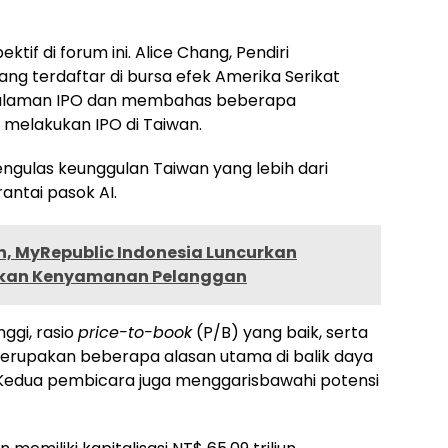
tif di forum ini.
Alice Chang
, Pendiri
ng terdaftar di bursa efek Amerika Serikat
galaman IPO dan membahas beberapa
 melakukan IPO di
Taiwan
.
engulas keunggulan
Taiwan
yang lebih dari
rantai pasok AI.
, MyRepublic Indonesia Luncurkan
atkan Kenyamanan Pelanggan
nggi, rasio
price-to-book
(P/B) yang baik, serta
 merupakan beberapa alasan utama di balik daya
. Kedua pembicara juga menggarisbawahi potensi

Problem statement:
Every line of the records above must reappear exactly, though the pictures must not.

Exercise solution:
tif di forum ini.
Alice Chang
, Pendiri
ng terdaftar di bursa efek Amerika Serikat
galaman IPO dan membahas beberapa
 melakukan IPO di
Taiwan
.
engulas keunggulan
Taiwan
yang lebih dari
rantai pasok AI.
, MyRepublic Indonesia Luncurkan
atkan Kenyamanan Pelanggan
nggi, rasio
price-to-book
(P/B) yang baik, serta
 merupakan beberapa alasan utama di balik daya
. Kedua pembicara juga menggarisbawahi potensi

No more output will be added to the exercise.